Il y a du dopage dans tous les sports et à tous les niveaux de pratique. Mais il y a également dans tous les sports des personnes qui, en raison de leur état de santé, doivent prendre des médicaments contenant des produits interdits. Et puis il y a tous les sportifs qui prennent des compléments alimentaires « contaminés ».


C'est-à-dire ?

De plus en plus, les sportifs ont recours à des compléments nutritionnels énergétiques ou coupe-faim, en boissons, barres ou poudres. Il faut se méfier de ces produits. Ils sont souvent efficaces parce qu'ils contiennent autre chose que ce qui est inscrit sur l'emballage, notamment des stéroïdes anabolisants interdits. Une étude, réalisée entre octobre 2000 et novembre 2001 par le Laboratoire antidopage de Cologne et financée par le CIO, a montré qu'environ 15% des 634 compléments alimentaires analysés contenaient des prohormones². Je rappelle que les sportifs dopés « à leur insu » encourent aussi des sanctions. Selon la réglementation sur le dopage, c'est la présence de produits interdits qui fonde la sanction, indépendamment de la façon dont cette substance a été administrée.


Que faire ?

Une alimentation équilibrée et adaptée à l'effort devrait suffire. Pendant la course, les pommes et les oranges fournies par les organisateurs sont les meilleurs compléments alimentaires possibles !


DÉCRYPTAGE
Certains compléments alimentaires sont vendus comme ayant des vertus naturelles tirées de plantes exotiques.
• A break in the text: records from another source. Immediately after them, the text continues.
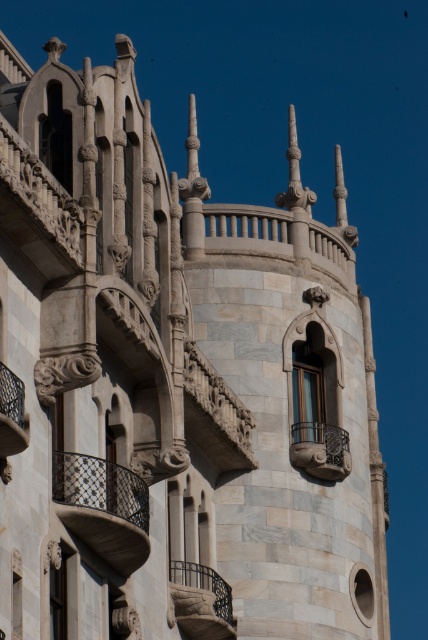 Can you confirm if carved stone balcony at lower center is thinner than polished metal balcony at lower left?

No, carved stone balcony at lower center is not thinner than polished metal balcony at lower left.

Is point (205, 586) positioned in front of point (17, 406)?

No, (205, 586) is further to viewer.

In order to click on carved stone balcony at lower center in this screenshot , I will do `click(201, 602)`.

Can you confirm if dark gray wrought iron balcony at center left is wider than marble stone balcony at center?

Yes.

Is dark gray wrought iron balcony at center left to the left of marble stone balcony at center from the viewer's perspective?

Correct, you'll find dark gray wrought iron balcony at center left to the left of marble stone balcony at center.

Where is `dark gray wrought iron balcony at center left`? The height and width of the screenshot is (640, 428). dark gray wrought iron balcony at center left is located at coordinates (103, 508).

Can you confirm if dark gray wrought iron balcony at center left is positioned to the left of carved stone balcony at lower center?

Indeed, dark gray wrought iron balcony at center left is positioned on the left side of carved stone balcony at lower center.

The width and height of the screenshot is (428, 640). I want to click on dark gray wrought iron balcony at center left, so click(103, 508). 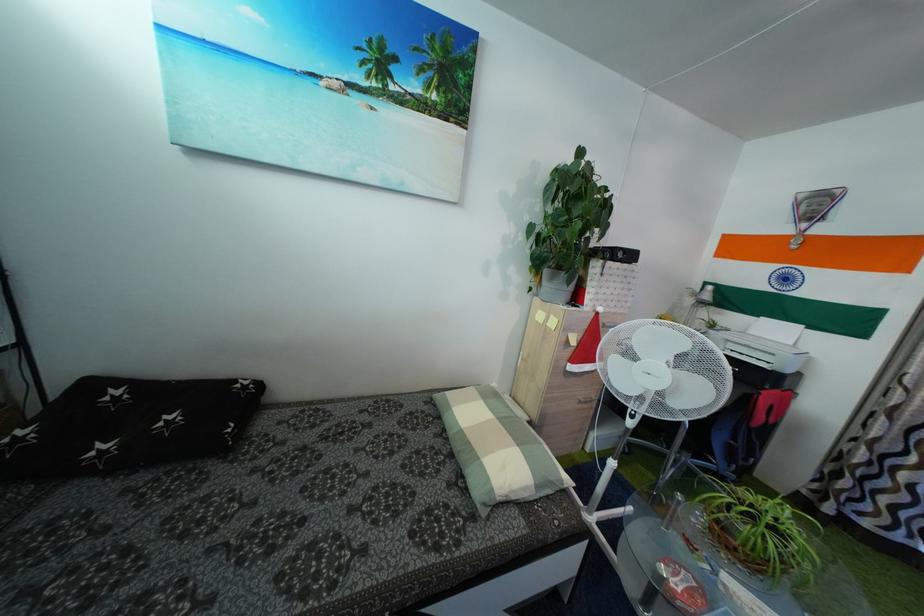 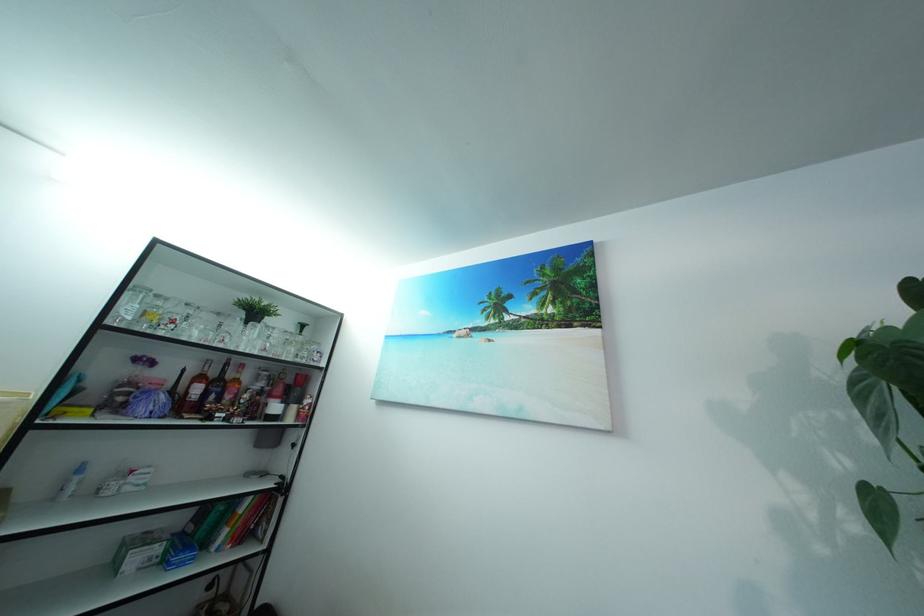 First-person continuous shooting, in which direction is the camera rotating?

The rotation direction of the camera is left-up. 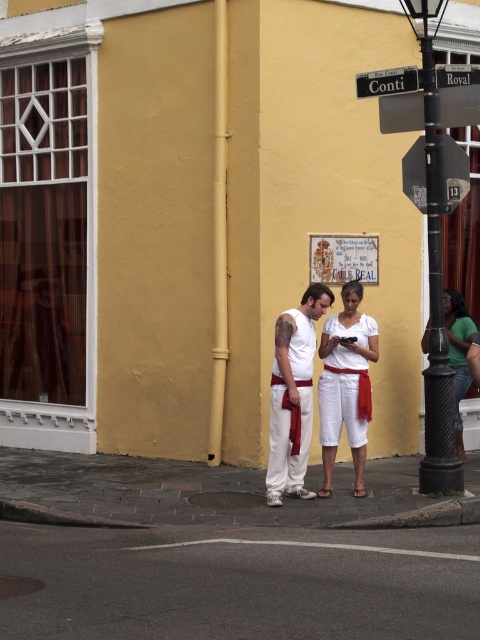 Consider the image. You are standing at the street corner and want to reach the point marked as point (411, 156). If your walking speed is 3 feet per second, how many seconds will it take you to reach that point?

Derrière des appellations évoquant l'herboristerie traditionnelle, il faut parfois reconnaître des substances dopantes figurant sur la liste des produits interdits. Ainsi :
Catha edulis ou Khat = Cathine.
Citrus Aurentium ou Oranger Amer = Synéphrine3.
Guarana = Caféine3.
Ma Huang ou Ephedra Sinica = Éphédrine, Méthyléphédrine, Pseudoéphédrine3.
Tribulus Terrestris = Phytostéroïde qui favoriserait la sécrétion de LH (hormone lutéinisante) et donc de testostérone.


¹ La liste des substances et procédés interdits est consultable sur le site du CPLD, www.cpld.fr.
² Stéroïdes anabolisants précurseurs pouvant être convertis par l'organisme humain en stéroïdes plus actifs.
³ Ces substances ne sont pas considérées comme substances interdites, mais figurent sur le Programme de surveillance 2005 de l'Agence mondiale antidopage, www.wada-ama.org.